Work out how many lines below contain "Dinvolve". Provide only the figure.

Stored items from a collection:
────────────────────

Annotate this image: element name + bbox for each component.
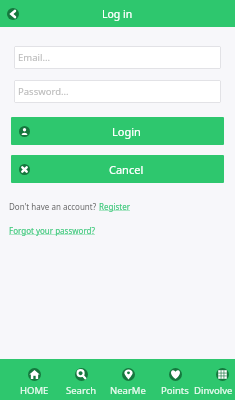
staticText: Dinvolve xyxy=(194,384,233,397)
button[interactable]: NearMe xyxy=(105,359,151,400)
staticText: Login xyxy=(112,124,141,139)
staticText: Log in xyxy=(102,7,133,21)
staticText: Search xyxy=(66,384,97,397)
button[interactable]: Email... xyxy=(14,46,221,69)
button[interactable]: Back xyxy=(7,8,19,20)
staticText: HOME xyxy=(20,384,49,397)
button[interactable]: Points xyxy=(152,359,198,400)
button[interactable]: Forgot your password? xyxy=(9,225,95,236)
button[interactable]: Search xyxy=(58,359,104,400)
staticText: NearMe xyxy=(110,384,146,397)
staticText: Password... xyxy=(18,85,69,98)
button[interactable]: HOME xyxy=(11,359,57,400)
button[interactable]: Dinvolve xyxy=(199,359,235,400)
button[interactable]: Register xyxy=(99,201,131,212)
staticText: Cancel xyxy=(109,162,144,177)
button[interactable]: Login xyxy=(11,117,224,145)
button[interactable]: Cancel xyxy=(11,155,224,183)
staticText: Email... xyxy=(18,51,51,64)
staticText: Don't have an account? xyxy=(9,201,99,212)
button[interactable]: Password... xyxy=(14,80,221,103)
staticText: Points xyxy=(161,384,189,397)
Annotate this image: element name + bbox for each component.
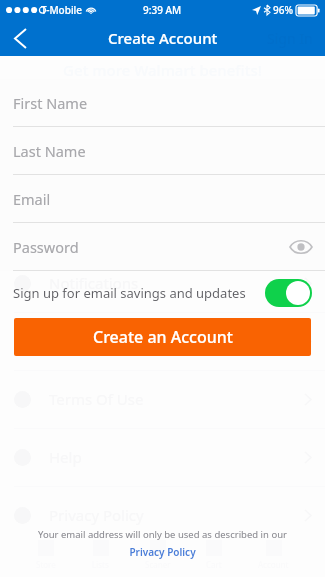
button[interactable]: Show password [287,233,315,261]
staticText: Set Your Store [49,215,149,235]
staticText: Create Account [108,28,218,48]
staticText: T-Mobile [41,3,83,17]
staticText: 9:39 AM [143,3,182,17]
staticText: Pay in-store at stores with Walmart Pay,… [24,94,301,124]
button[interactable]: Create an Account [14,318,311,356]
staticText: Notifications [49,273,139,293]
staticText: Your email address will only be used as … [0,528,325,541]
staticText: Last Name [13,141,86,161]
staticText: 96% [273,3,293,17]
button[interactable]: Email savings toggle, on [265,279,312,307]
staticText: Sign up for email savings and updates [13,284,246,302]
button[interactable]: Password [0,223,325,271]
staticText: Create an Account [93,326,233,348]
staticText: Feedback [49,331,116,351]
staticText: First Name [13,93,88,113]
button[interactable]: First Name [0,79,325,127]
button[interactable]: Sign up for email savings and updates [0,271,325,315]
staticText: Password [13,237,79,257]
staticText: Email [13,189,51,209]
button[interactable]: Privacy Policy [129,545,196,559]
button[interactable]: Email [0,175,325,223]
button[interactable]: Back [0,20,40,56]
button[interactable]: Last Name [0,127,325,175]
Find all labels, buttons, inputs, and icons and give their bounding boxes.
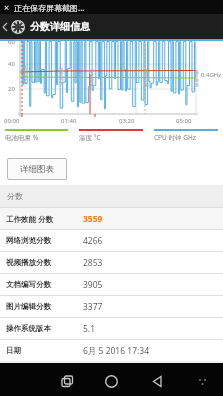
button[interactable]: 详细图表 [7, 158, 67, 180]
staticText: 03:20 [119, 117, 135, 125]
staticText: 文档编写 [89, 69, 95, 87]
staticText: 文档编写分数 [6, 280, 51, 289]
staticText: 操作系统版本 [6, 324, 51, 333]
staticText: 电池电量 % [5, 133, 39, 142]
staticText: 60 [8, 38, 15, 46]
staticText: 4266 [83, 235, 103, 247]
button[interactable]: 视频播放分数 [0, 251, 223, 273]
button[interactable]: 图片编辑分数 [0, 295, 223, 317]
staticText: 日期 [6, 346, 21, 355]
button[interactable] [62, 376, 73, 387]
staticText: 视频播放 [59, 67, 65, 85]
staticText: 视频播放分数 [6, 258, 51, 267]
staticText: 正在保存屏幕截图... [14, 2, 85, 13]
button[interactable]: 文档编写分数 [0, 273, 223, 295]
staticText: 40 [8, 60, 15, 68]
button[interactable] [152, 376, 163, 387]
staticText: 分数 [7, 191, 23, 201]
button[interactable]: 日期 [0, 339, 223, 361]
staticText: 00:00 [4, 117, 20, 125]
staticText: CPU 时钟 GHz [154, 133, 196, 142]
button[interactable]: 网络浏览分数 [0, 229, 223, 251]
staticText: 2853 [83, 257, 103, 269]
staticText: 温度 °C [79, 133, 101, 142]
staticText: 图片编辑 [144, 69, 150, 87]
staticText: 详细图表 [20, 164, 54, 175]
button[interactable]: 分数详细信息 [0, 14, 223, 39]
staticText: 网页浏览 [22, 65, 28, 83]
staticText: 工作效能 分数 [6, 214, 53, 224]
staticText: 20 [8, 85, 15, 93]
staticText: 3377 [83, 301, 103, 313]
staticText: 网络浏览分数 [6, 236, 51, 245]
staticText: 分数详细信息 [30, 20, 90, 33]
button[interactable] [198, 378, 208, 388]
button[interactable]: 操作系统版本 [0, 317, 223, 339]
staticText: 5.1 [83, 323, 96, 335]
button[interactable]: 工作效能 分数 [0, 207, 223, 229]
staticText: 6月 5 2016 17:34 [83, 345, 150, 357]
staticText: 05:00 [176, 117, 192, 125]
button[interactable] [105, 375, 118, 388]
staticText: × [4, 1, 10, 13]
staticText: 3905 [83, 279, 103, 291]
staticText: 屏幕亮度 [194, 69, 200, 87]
staticText: 0.4GHz [201, 71, 222, 79]
staticText: 图片编辑分数 [6, 302, 51, 311]
staticText: 3559 [83, 213, 103, 225]
staticText: 01:40 [61, 117, 77, 125]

────────────────────

→ **Reply to the task**
2